• _Requirement_: Exactly the lines from the one with "To provide the" through the end of the data below must be set down, and no pictures with them.

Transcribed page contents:
[Start of section]

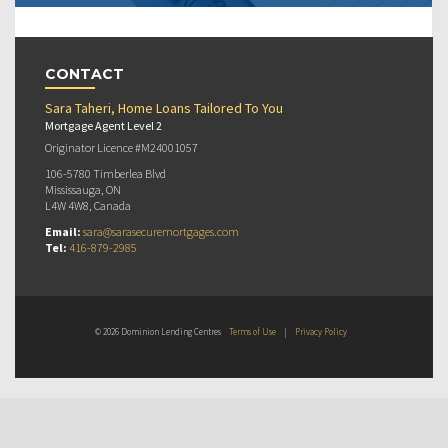
CONTACT
Sara Taheri, Home Loans Tailored To You
Mortgage Agent Level 2
Originator Licence #M24001057
106-5780 Timberlea Blvd
Mississauga, ON
L4W 4W8, Canada
Email:
sara@sarasecuremortgages.com
Tel:
416-879-2985
© 2026 Dominion Lending Centres
Terms of Use
|
Privacy Policy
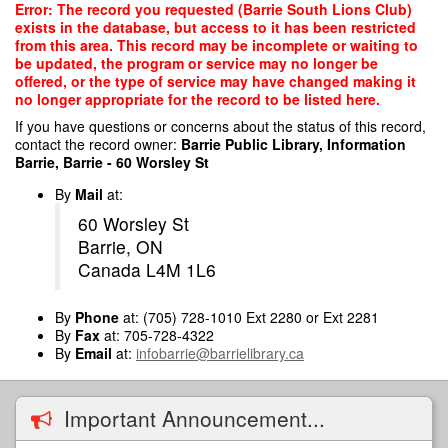
Skip
Error: The record you requested (Barrie South Lions Club)
to
exists in the database, but access to it has been restricted
main
from this area. This record may be incomplete or waiting to
content
be updated, the program or service may no longer be
offered, or the type of service may have changed making it
no longer appropriate for the record to be listed here.
If you have questions or concerns about the status of this record,
contact the record owner:
Barrie Public Library, Information
Barrie, Barrie - 60 Worsley St
By
Mail
at:
60 Worsley St
Barrie, ON
Canada L4M 1L6
By
Phone
at: (705) 728-1010 Ext 2280 or Ext 2281
By
Fax
at: 705-728-4322
By
Email
at:
infobarrie@barrielibrary.ca
Important Announcement...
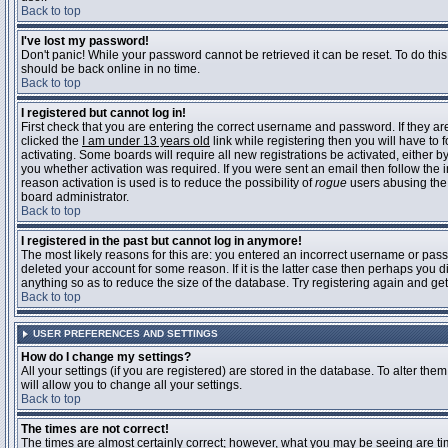
Back to top
I've lost my password!
Don't panic! While your password cannot be retrieved it can be reset. To do this
should be back online in no time.
Back to top
I registered but cannot log in!
First check that you are entering the correct username and password. If they 
clicked the
I am under 13 years old
link while registering then you will have to 
activating. Some boards will require all new registrations be activated, either 
you whether activation was required. If you were sent an email then follow the in
reason activation is used is to reduce the possibility of
rogue
users abusing the 
board administrator.
Back to top
I registered in the past but cannot log in anymore!
The most likely reasons for this are: you entered an incorrect username or pass
deleted your account for some reason. If it is the latter case then perhaps you 
anything so as to reduce the size of the database. Try registering again and get
Back to top
USER PREFERENCES AND SETTINGS
How do I change my settings?
All your settings (if you are registered) are stored in the database. To alter them
will allow you to change all your settings.
Back to top
The times are not correct!
The times are almost certainly correct; however, what you may be seeing are time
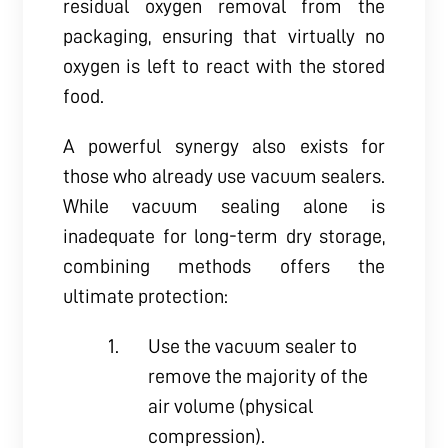
residual oxygen removal from the
packaging, ensuring that virtually no
oxygen is left to react with the stored
food.
A powerful synergy also exists for
those who already use vacuum sealers.
While vacuum sealing alone is
inadequate for long-term dry storage,
combining methods offers the
ultimate protection:
Use the vacuum sealer to
remove the majority of the
air volume (physical
compression).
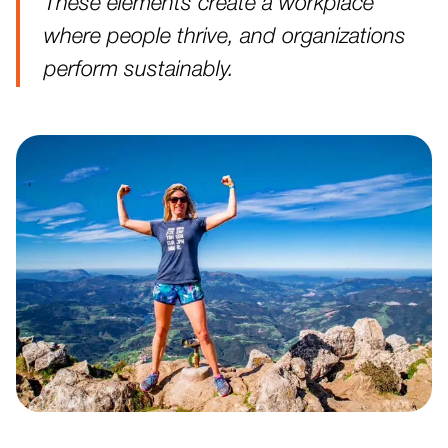
These elements create a workplace
where people thrive, and organizations
perform sustainably.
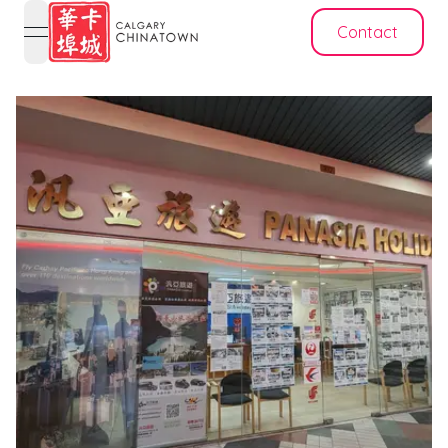
Contact
open navigation menu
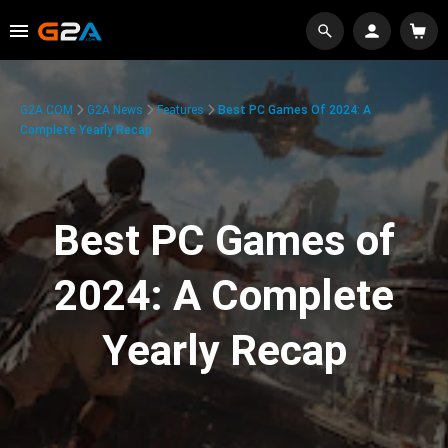
G2A.COM
G2A News
Features
Best PC Games Of 2024: A
Complete Yearly Recap
Best PC Games of
2024: A Complete
Yearly Recap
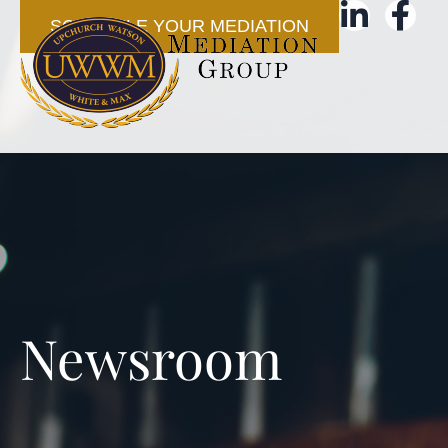
SCHEDULE YOUR MEDIATION
Newsroom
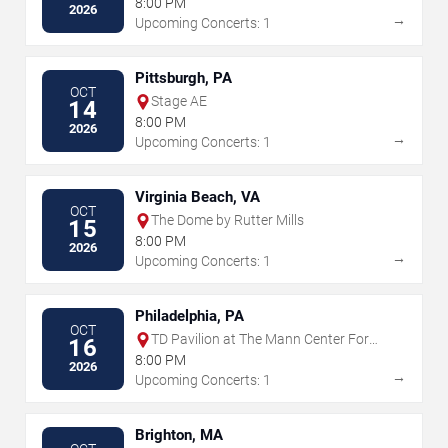
8:00 PM
2026
→
Upcoming Concerts: 1
Pittsburgh, PA
OCT
Stage AE
14
8:00 PM
2026
→
Upcoming Concerts: 1
Virginia Beach, VA
OCT
The Dome by Rutter Mills
15
8:00 PM
2026
→
Upcoming Concerts: 1
Philadelphia, PA
OCT
TD Pavilion at The Mann Center For
16
The Performing Arts
8:00 PM
2026
→
Upcoming Concerts: 1
Brighton, MA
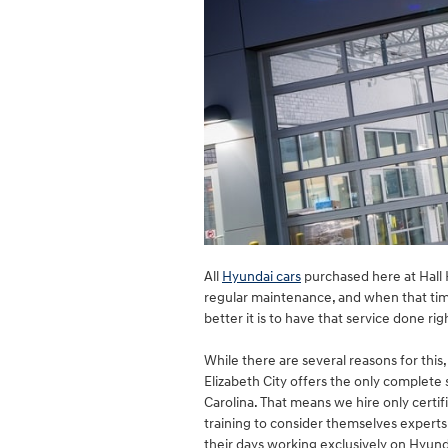
All
Hyundai cars
purchased here at Hall H
regular maintenance, and when that ti
better it is to have that service done rig
While there are several reasons for this
Elizabeth City offers the only complet
Carolina. That means we hire only certi
training to consider themselves experts
their days working exclusively on Hyund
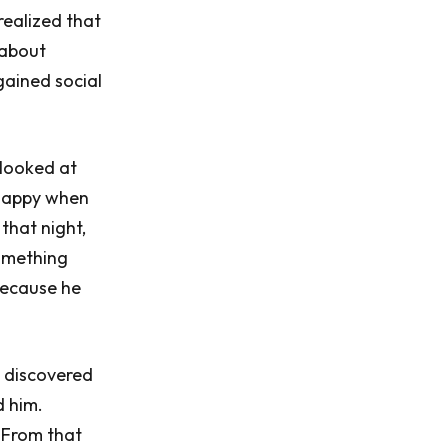
realized that
 about
gained social
 looked at
happy when
that night,
something
 because he
e discovered
d him.
. From that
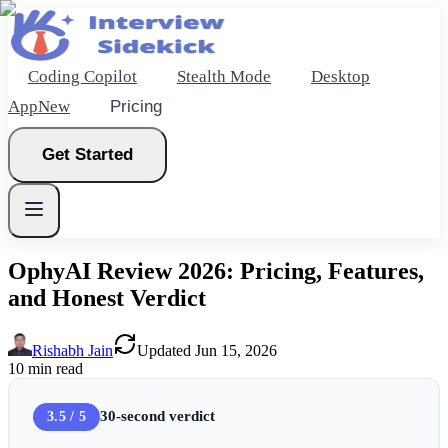
Coding Copilot
Stealth Mode
Desktop
App
New
Pricing
Get Started
OphyAI Review 2026: Pricing, Features,
and Honest Verdict
New
Rishabh Jain
Updated
Jun 15, 2026
Get Started
10
min read
30-second verdict
3.5 / 5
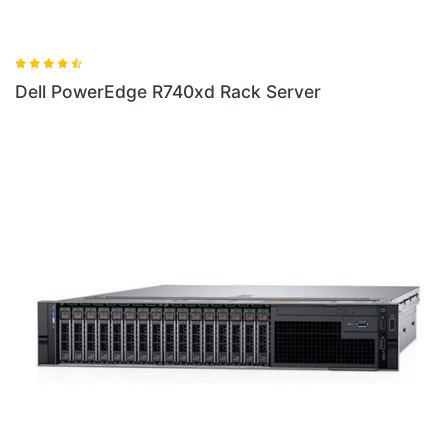
 Server
Dell New PowerEdge R6415 Rack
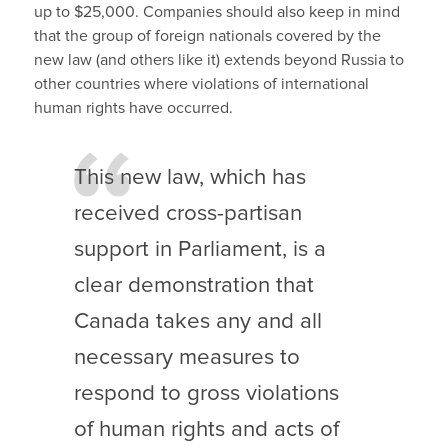
up to $25,000. Companies should also keep in mind
that the group of foreign nationals covered by the
new law (and others like it) extends beyond Russia to
other countries where violations of international
human rights have occurred.
This new law, which has
received cross-partisan
support in Parliament, is a
clear demonstration that
Canada takes any and all
necessary measures to
respond to gross violations
of human rights and acts of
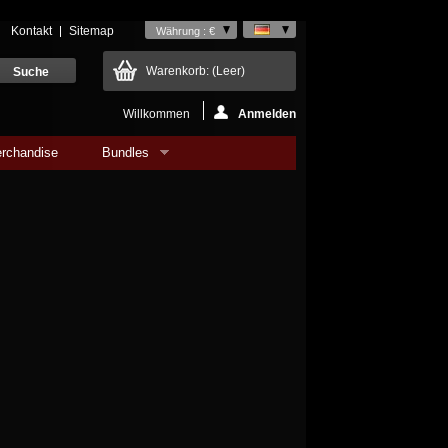
Kontakt
Sitemap
Währung : €
Warenkorb:
(Leer)
Willkommen
Anmelden
rchandise
Bundles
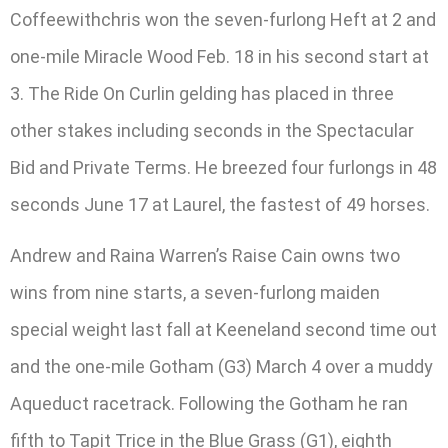
Coffeewithchris won the seven-furlong Heft at 2 and
one-mile Miracle Wood Feb. 18 in his second start at
3. The Ride On Curlin gelding has placed in three
other stakes including seconds in the Spectacular
Bid and Private Terms. He breezed four furlongs in 48
seconds June 17 at Laurel, the fastest of 49 horses.
Andrew and Raina Warren’s Raise Cain owns two
wins from nine starts, a seven-furlong maiden
special weight last fall at Keeneland second time out
and the one-mile Gotham (G3) March 4 over a muddy
Aqueduct racetrack. Following the Gotham he ran
fifth to Tapit Trice in the Blue Grass (G1), eighth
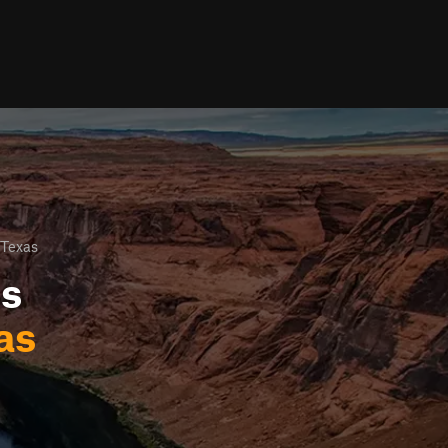
 Texas
ls
as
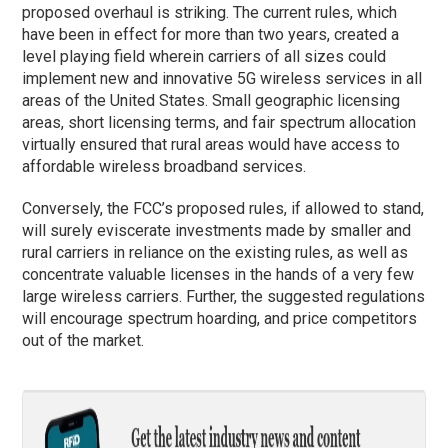
proposed overhaul is striking. The current rules, which
have been in effect for more than two years, created a
level playing field wherein carriers of all sizes could
implement new and innovative 5G wireless services in all
areas of the United States. Small geographic licensing
areas, short licensing terms, and fair spectrum allocation
virtually ensured that rural areas would have access to
affordable wireless broadband services.
Conversely, the FCC’s proposed rules, if allowed to stand,
will surely eviscerate investments made by smaller and
rural carriers in reliance on the existing rules, as well as
concentrate valuable licenses in the hands of a very few
large wireless carriers. Further, the suggested regulations
will encourage spectrum hoarding, and price competitors
out of the market.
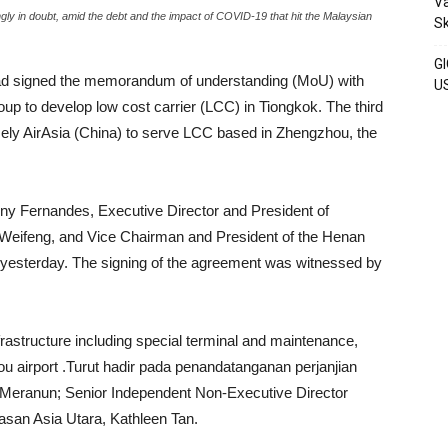
Va
ingly in doubt, amid the debt and the impact of COVID-19 that hit the Malaysian
S
GI
ad signed the memorandum of understanding (MoU) with
U
 to develop low cost carrier (LCC) in Tiongkok. The third
amely AirAsia (China) to serve LCC based in Zhengzhou, the
 Fernandes, Executive Director and President of
 Weifeng, and Vice Chairman and President of the Henan
 yesterday. The signing of the agreement was witnessed by
nfrastructure including special terminal and maintenance,
ou airport .Turut hadir pada penandatanganan perjanjian
Meranun; Senior Independent Non-Executive Director
san Asia Utara, Kathleen Tan.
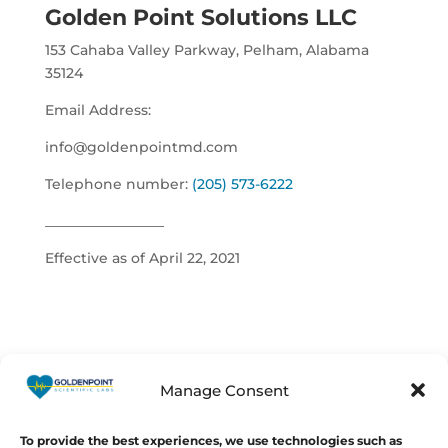
Golden Point Solutions LLC
153 Cahaba Valley Parkway,
Pelham, Alabama
35124
Email Address:
info@goldenpointmd.com
Telephone number:
(205) 573-6222
_________________
Effective as of April 22, 2021
Manage Consent
© Copyright 2026
GoldenPoint
Scientific Labs
To provide the best experiences, we use technologies such as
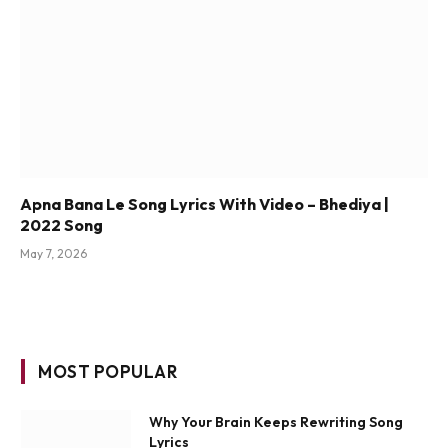
Apna Bana Le Song Lyrics With Video – Bhediya |
2022 Song
May 7, 2026
MOST POPULAR
Why Your Brain Keeps Rewriting Song
Lyrics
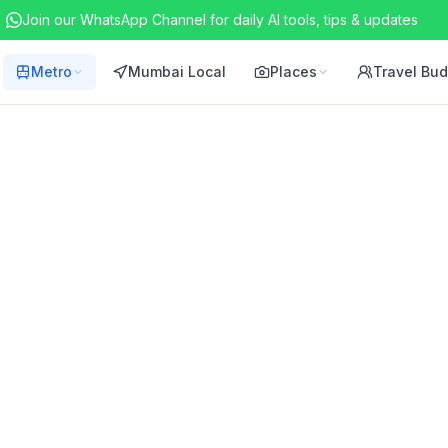
Join our WhatsApp Channel for daily AI tools, tips & updates
Metro
Mumbai Local
Places
Travel Bu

[End of section]

• _Output of the task_:
To provide the best experiences, we use technologies such as
Apna Bana Le Song Lyrics With Video – Bhediya |
2022 Song
May 7, 2026
MOST POPULAR
Why Your Brain Keeps Rewriting Song
Lyrics
Join our WhatsApp Channel for daily AI tools, tips & updates
Metro
Mumbai Local
Places
Travel Bu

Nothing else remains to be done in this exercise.